In the present embodiment, the url property value that judges the news information after conversion whether with default Second Rule in one or more url form match.If one or more url form in the url property value of the news information after conversion and default Second Rule matches, abandon this news information.
Described updating block 73 upgrades the property value of described target information.Comprise: described the second enquiry module 731 is searched the property value that described target information need to be upgraded; Described the second update module 732 is upgraded the property value that described target information need to be upgraded.
So that the news information of obtaining from one or more website is ranked as example, in the present embodiment, the attribute of news information can comprise: title, url (URL(uniform resource locator)), today visit capacity, yesterday synchronization access amount, summary, seniority among brothers and sisters order, similar document mark, date, author, source, the attributes such as visit capacity rate of change.

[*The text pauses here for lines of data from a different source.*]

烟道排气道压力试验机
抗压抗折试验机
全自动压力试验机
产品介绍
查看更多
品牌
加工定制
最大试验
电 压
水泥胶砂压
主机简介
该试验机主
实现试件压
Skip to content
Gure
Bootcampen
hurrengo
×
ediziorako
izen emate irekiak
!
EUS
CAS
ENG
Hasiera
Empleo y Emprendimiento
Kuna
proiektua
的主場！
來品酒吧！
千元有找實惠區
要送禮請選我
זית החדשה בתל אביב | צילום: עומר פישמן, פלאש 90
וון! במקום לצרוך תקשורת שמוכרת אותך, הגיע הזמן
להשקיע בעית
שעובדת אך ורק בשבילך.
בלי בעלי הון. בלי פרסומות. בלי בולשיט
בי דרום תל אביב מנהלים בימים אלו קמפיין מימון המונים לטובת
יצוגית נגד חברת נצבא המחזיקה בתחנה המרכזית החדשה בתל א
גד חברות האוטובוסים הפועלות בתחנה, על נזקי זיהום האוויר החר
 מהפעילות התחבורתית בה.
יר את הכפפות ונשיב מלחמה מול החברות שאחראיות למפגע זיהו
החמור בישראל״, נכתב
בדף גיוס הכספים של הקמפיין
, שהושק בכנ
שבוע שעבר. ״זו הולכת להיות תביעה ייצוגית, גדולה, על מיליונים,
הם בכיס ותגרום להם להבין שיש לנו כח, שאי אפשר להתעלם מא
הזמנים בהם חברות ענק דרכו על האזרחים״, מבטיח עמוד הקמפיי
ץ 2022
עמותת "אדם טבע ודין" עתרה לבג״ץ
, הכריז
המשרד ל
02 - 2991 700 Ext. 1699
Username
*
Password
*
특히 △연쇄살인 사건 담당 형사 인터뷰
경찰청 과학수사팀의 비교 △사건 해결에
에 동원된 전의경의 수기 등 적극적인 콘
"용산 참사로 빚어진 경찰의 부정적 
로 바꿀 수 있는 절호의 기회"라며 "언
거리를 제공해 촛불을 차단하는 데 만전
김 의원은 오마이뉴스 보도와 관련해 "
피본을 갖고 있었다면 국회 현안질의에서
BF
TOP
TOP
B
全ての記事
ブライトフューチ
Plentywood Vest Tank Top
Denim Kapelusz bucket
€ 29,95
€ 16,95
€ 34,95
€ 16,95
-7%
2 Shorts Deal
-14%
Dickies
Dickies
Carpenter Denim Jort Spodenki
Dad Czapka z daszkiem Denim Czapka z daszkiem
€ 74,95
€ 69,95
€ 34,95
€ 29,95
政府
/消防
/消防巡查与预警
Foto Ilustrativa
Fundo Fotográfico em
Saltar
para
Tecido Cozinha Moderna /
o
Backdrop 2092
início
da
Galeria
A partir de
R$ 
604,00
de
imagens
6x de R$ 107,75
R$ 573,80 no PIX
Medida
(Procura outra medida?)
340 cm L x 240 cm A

From database, read the historical data of this news information according to the value of attribute url, and according to the property value of this news information in historical data, upgrade the property value such as visit capacity yesterday of this news information.
The data of this news information getting according to Internet news information monitoring thread, upgrade summary property value, the similar document property value etc. of this news information.
Described sequencing unit 74 sorts pending information according to the first default rule.Comprise: the target information that content is identical is searched and obtained to described acquisition module 741 from described pending information; The target information identical content getting is merged the objective information that becomes by described merging module 742; Described order module 743 sorts described pending information according to the first default rule.
So that the news information of obtaining from one or more website is ranked as example, the first rule can be set as required, such as can be that number according to the visit capacity of news information sorts, also can sort according to the issuing time the earliest of news information, can also sort according to the rate of change of the visit capacity of news information.
The WEB signal conditioning package that the present embodiment provides, sorts the WEB information from information resources corresponding to one or more URL(uniform resource locator) getting according to default rule.Make user can obtain the WEB information from one or more web service, and described WEB sequence of information from one or more webservice is to sequence according to default ordering rule simultaneously.
Through the above description of the embodiments, those skilled in the art can be well understood to the mode that the present invention can add essential common hardware by software and realize, and can certainly pass through hardware, but in a lot of situation, the former is better embodiment.Based on such understanding, the part that technical scheme of the present invention contributes to prior art in essence in other words can embody with the form of software product, this computer software product is stored in the storage medium can read, as the floppy disk of computing machine, hard disk or CD etc., comprise that some instructions are in order to make a computer equipment (can be personal computer, server, or the network equipment etc.) carry out the method described in each embodiment of the present invention.
The above; be only the specific embodiment of the present invention, but protection scope of the present invention is not limited to this, any be familiar with those skilled in the art the present invention disclose technical scope in; can expect easily changing or replacing, within all should being encompassed in protection scope of the present invention.Therefore, protection scope of the present invention should described be as the criterion with the protection domain of claim.